April 30 — RedBlack

Friday, April 30, 2010 — 8:30 PM

UCen Hub (lower level)

Admission: FREE

RedBlack is an avant-garde concert event that will highlight emerging trends in crushed electronica music and new media art blended with dance and “flash mob” dance.  Directed by Ron Sedgwick, it features work by composers Ron Sedgwick, Salman Bakht, Tim Beutler, Scott Cazan, and Luke Thomas Taylor; composer-dancer Alysia Michelle James; artist Elizabeth Folk; movement artist Rachel B. Lindt and choreographer Abigail M. Linton, among others.

Sponsored by Associated Students, the New Music and Dance Collective, the HUB, and the College of Creative Studies.

RedBlack by Ron Sedgwick

Prima Dancers #2
Generic Music Tech

Image on left by Ron Sedgwick; images on right by UCSB Dance Divsion (top), Leslie Hogan (bottom).

Contributors

Salman Bakht is a new media artist and composer currently studying in the Media Arts and Technology Program at UC Santa Barbara. Salman's work focuses on the reproduction and transformation of recorded audio through algorithmic and natural processes. Combining the fields of media ecology, information theory, soundscape composition, and sound installation art, his dissertation research explores an artistic approach to the representation of media types as sonic environments.  

Scott Cazan is a performer and sound artist specializing in the composition of works for chamber ensembles and the performance of live electronic music where he explores human relations with technology, the act of listening and the physicality of sound. Scott has performed and shown his installation work in various parts of the United States, France and Germany, most recently acting as an artist in residence with the CENTQUATRE (France), PACT Zollverein (Germany) and CalArts. Scott holds a BA from the University of California, Santa Barbara and an MFA from the California Institute of the Arts. He has studied with Mark Trayle, Michael Pisaro, Sara Roberts, Ulrich Krieger, Clay Chaplin, Jeremy Haladyna, Julio Estrada, and Zbigniew Karkowski, among others. He currently teaches and performs regularly in the Los Angeles area.  His music can be heard on Khalija Records.  

Elizabeth Folk received her Masters of Fine Art from the University of California, Santa Barbara in 2009, and her Bachelors of Fine Art from the University of Colorado, Boulder in 2007.  She is currently a Lecturer for the College of Creative Studies and the Art Department at UCSB. Website: www.elizabethfolk.com 

Alysia Michelle James is a senior in the College of Creative Studies music composition program and Founder/Artistic director of the New Music and Dance Collective, an organization with the goal to create a pathway from the dance department to the music department. Through the organization, composers and dancers learn to work together, learn parts of each other’s process and craft and create new pieces of music and dance. It also provides a more open opportunity for student choreographers to share their vision as well as give music students another outlet for concerts.

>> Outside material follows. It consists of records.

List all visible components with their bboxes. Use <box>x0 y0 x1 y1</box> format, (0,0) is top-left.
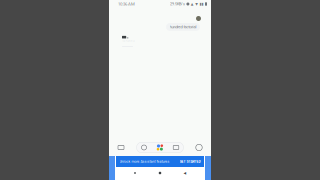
staticText: ▼ <box>195 2 198 6</box>
button[interactable]: Keyboard <box>115 142 127 154</box>
button[interactable]: Camera <box>136 142 152 153</box>
staticText: ▲ <box>191 2 194 6</box>
button[interactable]: Unlock more Assistant features <box>116 156 204 167</box>
button[interactable]: Google Assistant <box>152 142 168 153</box>
staticText: Unlock more Assistant features <box>120 160 170 164</box>
staticText: ◀ <box>184 171 186 175</box>
button[interactable]: Home <box>154 167 166 179</box>
staticText: 29.5KB/s <box>170 2 185 6</box>
staticText: hundred factorial <box>170 25 196 29</box>
button[interactable]: Recents <box>129 167 141 179</box>
staticText: 10:36 AM <box>118 2 135 6</box>
staticText: ▮▮ <box>200 2 204 6</box>
button[interactable]: Explore <box>193 142 205 154</box>
staticText: GET STARTED <box>180 159 200 164</box>
staticText: 100 factorial <box>122 39 135 42</box>
button[interactable]: Back <box>179 167 191 179</box>
button[interactable]: Lens <box>168 142 184 153</box>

Ron K. Sedgwick is a PhD. candidate at the University of California, Santa Barbara, where he received a five-year UC Regents Special Fellowship.  Both his acoustic and electro-acoustic works have received numerous awards and have been performed and broadcast in the United States and Europe.  He has studied composition with Professors Joel Feigin, Karen Tanaka, and Kurt Rohde, computer programming with JoAnn Kuchera-Morin, and computer music with Professors Curtis Roads and Clarence Barlow. 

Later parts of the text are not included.